She appreciated the complexity and challenge of analyzing and simplifying issues in order to write about them in a way that would be easily understood by readers. Tackling topics in the political arena also enabled her to overcome reluctance about approaching people in power.

While Zeigler enjoyed working as a reporter, something seemed missing. She followed the advice of a colleague who suggested pursuing a field of interest during her free time. “I got a job as a grant writer for an animal shelter,” she says. And that experience led to a position as development project manager for the San Francisco Zoo. Later, she grafted her fundraising know-how with knowledge of environmental politics and writing as director of development for Yosemite Conservancy.

Today, in her role at the Nature Conservancy, she helps philanthropists who’ve made their fortunes on Wall Street or in business use their wealth to preserve the environment.

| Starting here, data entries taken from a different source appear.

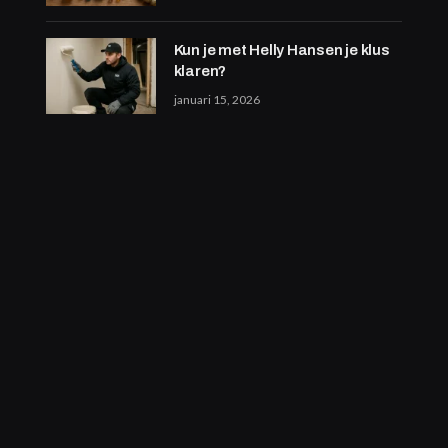
Kun je met Helly Hansen je klus
klaren?
januari 15, 2026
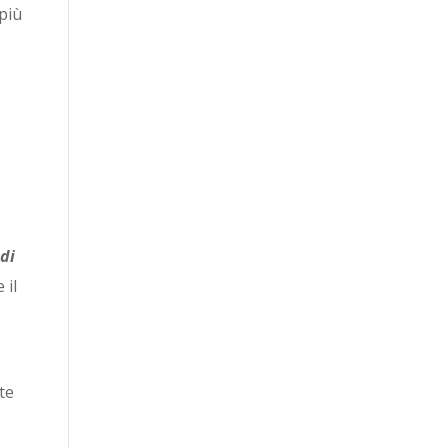
 più
 di
 il
ete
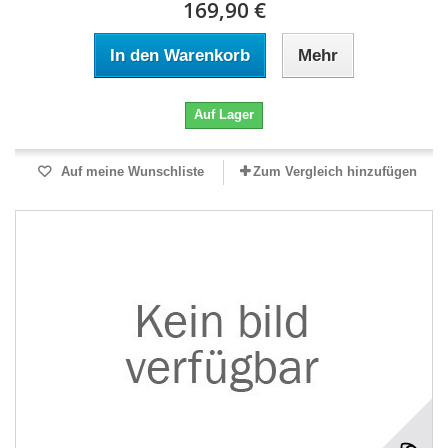
169,90 €
In den Warenkorb
Mehr
Auf Lager
Auf meine Wunschliste
Zum Vergleich hinzufügen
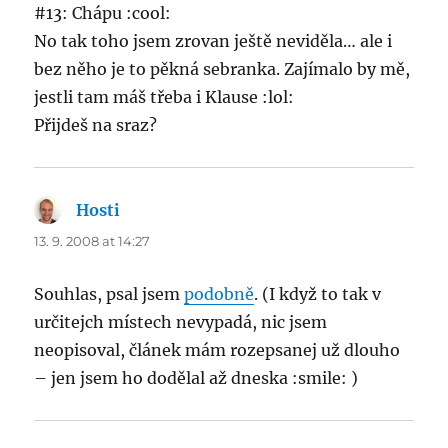
#13: Chápu :cool:
No tak toho jsem zrovan ještě neviděla… ale i
bez něho je to pěkná sebranka. Zajímalo by mě,
jestli tam máš třeba i Klause :lol:
Přijdeš na sraz?
Hosti
says:
13. 9. 2008 at 14:27
Souhlas, psal jsem
podobně
. (I když to tak v
určitejch místech nevypadá, nic jsem
neopisoval, článek mám rozepsanej už dlouho
– jen jsem ho dodělal až dneska :smile: )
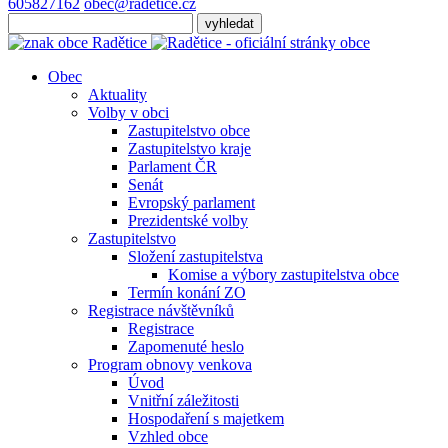
605827162
obec@radetice.cz
Obec
Aktuality
Volby v obci
Zastupitelstvo obce
Zastupitelstvo kraje
Parlament ČR
Senát
Evropský parlament
Prezidentské volby
Zastupitelstvo
Složení zastupitelstva
Komise a výbory zastupitelstva obce
Termín konání ZO
Registrace návštěvníků
Registrace
Zapomenuté heslo
Program obnovy venkova
Úvod
Vnitřní záležitosti
Hospodaření s majetkem
Vzhled obce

“I’ve realized over time that I can help make their dreams come true in the world,” she says. “They need charities to translate their dreams into reality. They need people who do the work they believe in.”

Lately, she has also been working to bring her own dreams to reality. She is preparing her first collection of short stories, which she hopes to get published, while also taking flying lessons to become a pilot.

“I love looking down and seeing Mona Lake in Owens Valley near where I grew up, and Lake Tahoe,” she says.

Although not part of her job, flying gives Zeigler a perspective that helps her literally see the value of what her work accomplishes.

Zeigler and her husband, Joseph McCrossen ’95, have stayed connected to the College. They performed several scenes during the Café des Arts held during Reunion 2006, including one from her original script, Wheat Closed.